ABSTRACT
This paper provides a review of the current evidence of chaoticity at various scales of the brain–mind as well as the application of nonlinear tools in clinical practice. Based on these data, a hypothesis is formulated that the brain–mind at various scales can operate in linear, nonlinear, or hybrid modes, such as chaotic functioning accompanied by noise. A thesis formulated by Mark Solms that living systems must minimize Shannon’s entropy of physical states (sensory entropy) is considered. Based on the data presented in this paper, minimization of entropy in that sense appears to be describing only a part of the complex brain–mind dynamics. Studies evaluating measures of entropy specifically developed for real living systems such as discrete timescale entropy (ApEn) suggest that a decrease in EEG entropy can be observed in some neuronal processes (e.g. progression from wakefulness to deep sleep); however, EEG entropy is observed to be increasing at other times and in other modes of brain–mind functioning (e.g. progression from deep sleep to REM to wakefulness; and from vegetative state to wakefulness). The clinical implications are discussed. This paper proposes that it would be theoretically and clinically beneficial for future revisions of neuropsychoanalytic models to consider including the chaos theory framework.
Acknowledgments
I am grateful to the reviewers of the paper for their insightful suggestions and to Igor Novak, Nancy McWilliams, Michael Levin, Jeffrey Burgdorf, Loring Ingraham, Peter Smith, and Allison St. John for their valuable comments on the early version of this paper.
Disclosure statement
No potential conflict of interest was reported by the author.
Notes
1 As we will see later, there is an intimate relationship between chaos and non-linear dynamics.

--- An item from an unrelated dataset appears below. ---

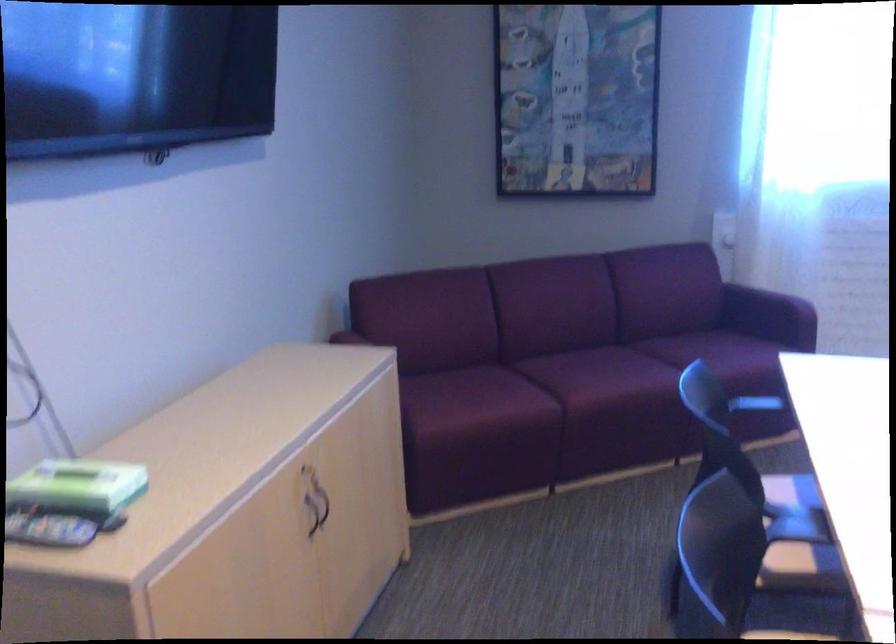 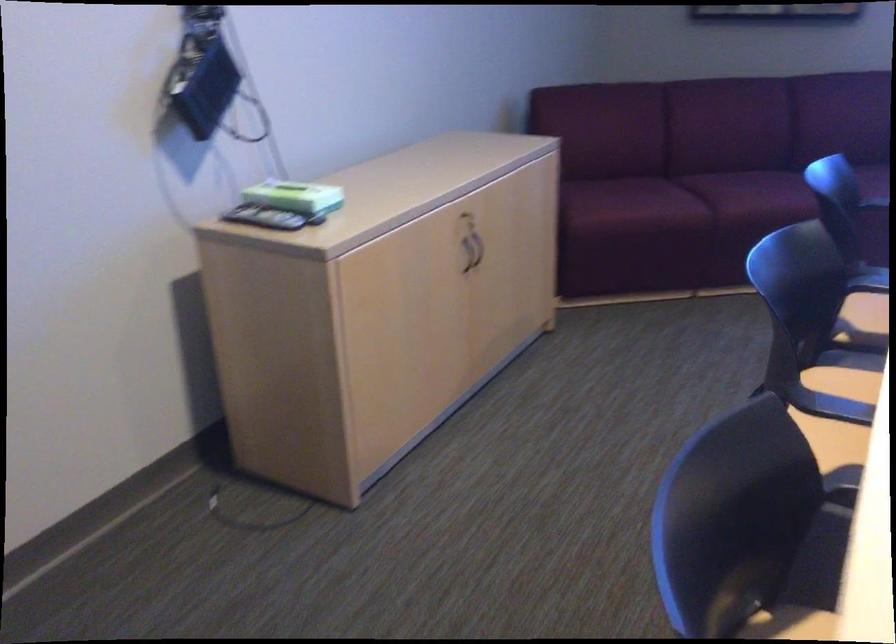 Locate, in the second image, the point that corresponds to [307,518] in the first image.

2 For illustration, the reader is invited to view Figure 12C in Faure and Korn (Citation2001), where you can see areas of linearity, stochasticity, and chaos, as well hybrid areas, such as chaos+noise.

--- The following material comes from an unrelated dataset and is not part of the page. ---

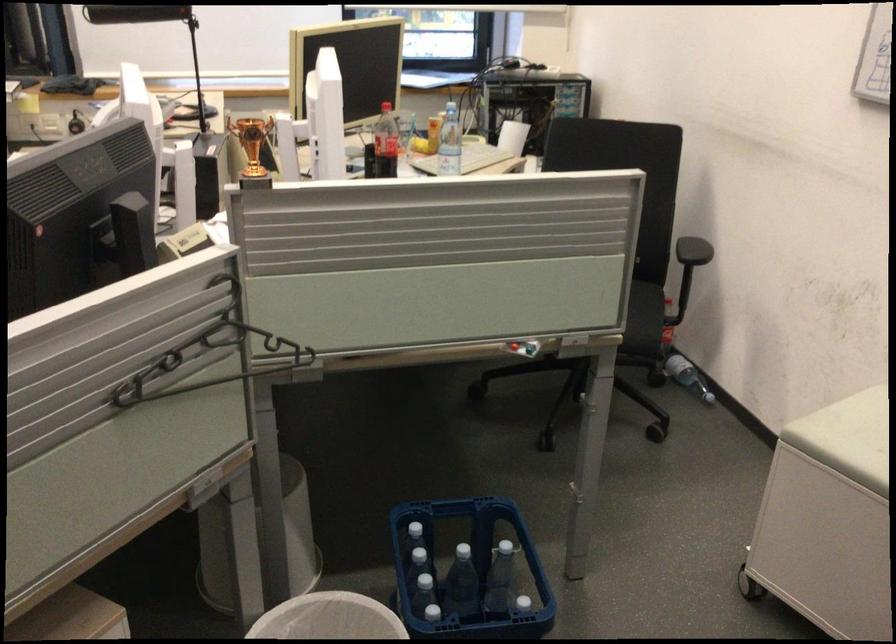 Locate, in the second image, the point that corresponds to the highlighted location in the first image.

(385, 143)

3 For illustrations, the reader is invited to view Figures 8 and 10 in Faure and Korn (Citation2001).
4 Such as disassembling a watch or a car engine to find a faulty part.
5 Shannon wrote about a continuous version of entropy on page 35 of his paper (part III, Section 20) by replacing a summation with an integral; however, it is not identical in all respects to the discrete version. E.T. Jaynes further elaborated continuous version of entropy as limiting density of discrete points (LDDP) (Jaynes, Citation1957).
6 Two studies related to autism spectrum disorder and major depressive disorder diagnosis were excluded from this review due to issues with their methodology.
7 For further detail, the reader is invited to view Figure 10 in Solms (Citation2021). Please note that the specific entropy that Mark Solms cites in the quoted passage [22 – Gosseries et al. (Citation2011)] is SpEn entropy of EEG.
8 This may be valid if each level of the scale operates in the same functional space (M. Levin, personal communications, 2022). For example, if level two is biochemical and level three is morphological then homeostats at these two levels would likely not from a nested hierarchy to collectively upper bound Shannon’s entropy.
9 Such as the Great Red Spot on Jupiter (Gleick, Citation2008).
10 As one of the reviewers of this paper pointed out, this work has already started in a paper that provides a free energy principle formulation of dynamical systems that include chaos (Friston et al., Citation2021).